Data was analyzed using STATA version 11.2. During descriptive analysis, continuous variables were summarized using mean and standard deviation while categorical variables were summarized using proportions and then presented in tables and graphs. Bivariate analysis was then done to test for associations between the dependent variable BPCR and other independent variables using Pearson’s chi square of Fischer’s exact test where appropriate. Then, all variables which showed association at bivariate analysis at (P value < 0.2) were fitted into the multiple logistic regression model by stepwise (forward selection) method to test for the association of each with the dependent variable at 95 % confidence level. Then final model obtained includes all variable which determine the BPCR. P-value and 95 % confidence interval (CI) for odds ratios (OR) were used to confirm the significance of the associations. P-value less than 0.05 was considered significantly different. In all our analyses we used the “svy” set command in Stata to adjust for clustering effect due to complex sampling.

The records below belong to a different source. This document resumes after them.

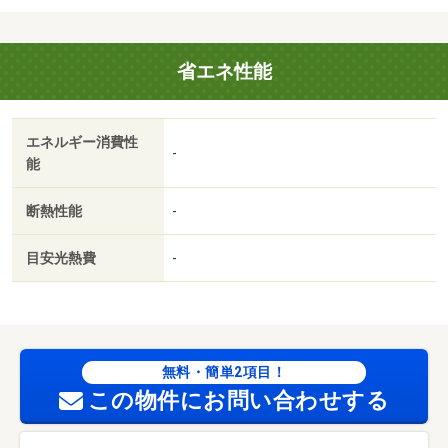
室に窓／複層ガラス／浴室１坪以上／２駅利用可／専有面
積３０坪以上／ＬＤＫ１８畳以上／和室８畳以上／プロパ
省エネ性能
ンガス／洗面所に窓／洗面所にドア／盛岡市立渋民小学校
（小学校）まで５９４ｍ／盛岡市立渋民中学校（中学校）
まで１０３９ｍ／渋民保育園（幼稚園・保育園）まで５０
エネルギー消費性
９ｍ／渋民郵便局（郵便局）まで１３７ｍ／渋民図書館
-
能
（図書館）まで１０４２ｍ／渋民運動公園（公園）まで１
４０８ｍ
断熱性能
-
目安光熱費
-
無料・簡単2項目！
この物件にお問い合わせする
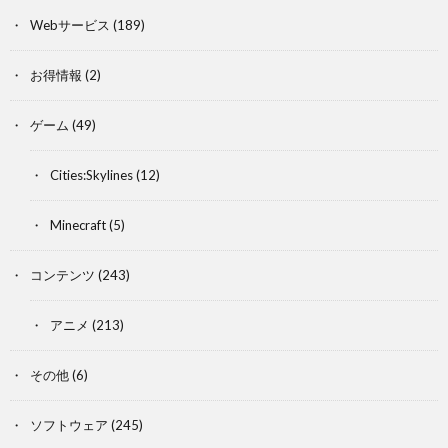
Webサービス
(189)
お得情報
(2)
ゲーム
(49)
Cities:Skylines
(12)
Minecraft
(5)
コンテンツ
(243)
アニメ
(213)
その他
(6)
ソフトウェア
(245)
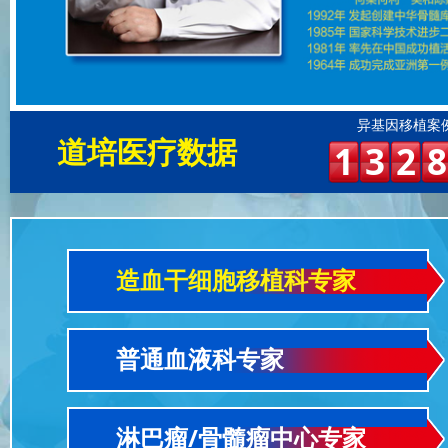
异基因移植案
道培医疗数据
1
3
2
8
造血干细胞移植科专家
普通血液科专家
淋巴瘤/骨髓瘤中心专家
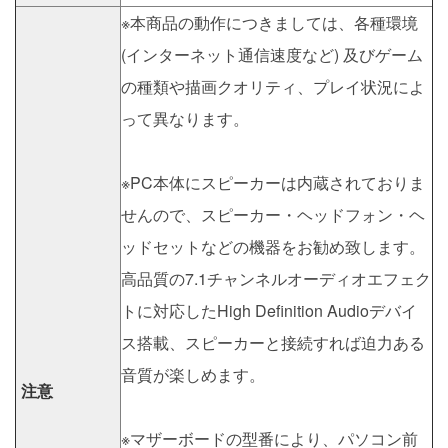
※本商品の動作につきましては、各種環境
(インターネット通信速度など) 及びゲーム
の種類や描画クオリティ、プレイ状況によ
って異なります。
※PC本体にスピーカーは内蔵されておりま
せんので、スピーカー・ヘッドフォン・ヘ
ッドセットなどの機器をお勧め致します。
高品質の7.1チャンネルオーディオエフェク
トに対応したHigh Definition Audioデバイ
ス搭載、スピーカーと接続すれば迫力ある
音質が楽しめます。
注意
※マザーボードの型番により、パソコン前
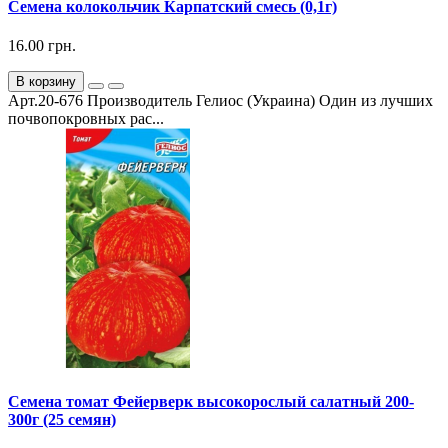
Семена колокольчик Карпатский смесь (0,1г)
16.00 грн.
В корзину
Арт.20-676 Производитель Гелиос (Украина) Один из лучших
почвопокровных рас...
Семена томат Фейерверк высокорослый салатный 200-
300г (25 семян)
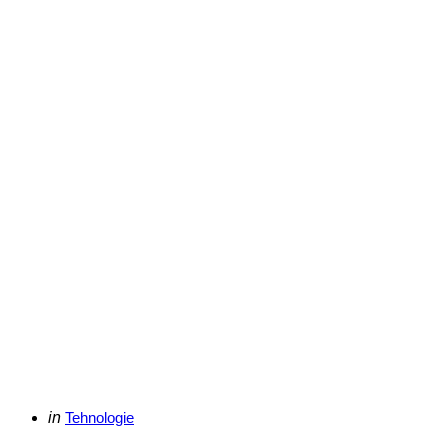
Categories
Posted
in
Tehnologie
in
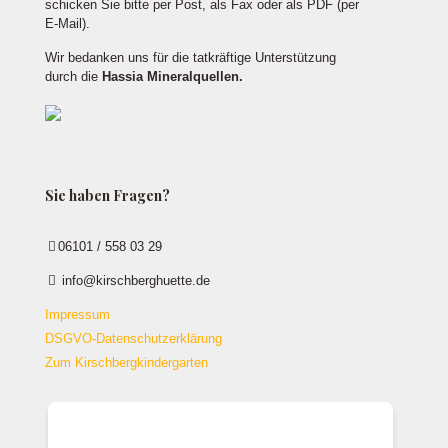
schicken Sie bitte per Post, als Fax oder als PDF (per
E-Mail).
Wir bedanken uns für die tatkräftige Unterstützung
durch die
Hassia Mineralquellen.
Sie haben Fragen?
06101 / 558 03 29
info@kirschberghuette.de
Impressum
DSGVO-Datenschutzerklärung
Zum Kirschbergkindergarten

Ethical clearance was approved by Muhimbili University of Health and Allied Sciences (MUHAS) Research Ethics Committee. Permission was also obtained from Chamwino district executive director, wards executive officers, and village executive officers. A written informed consent has been obtained from all the respondents after being explained about all the relevant aspects of the study, including its aim, interview procedures, anticipated benefits and potential hazards. Also their right to refuse not to participate in the study any time they want was assured.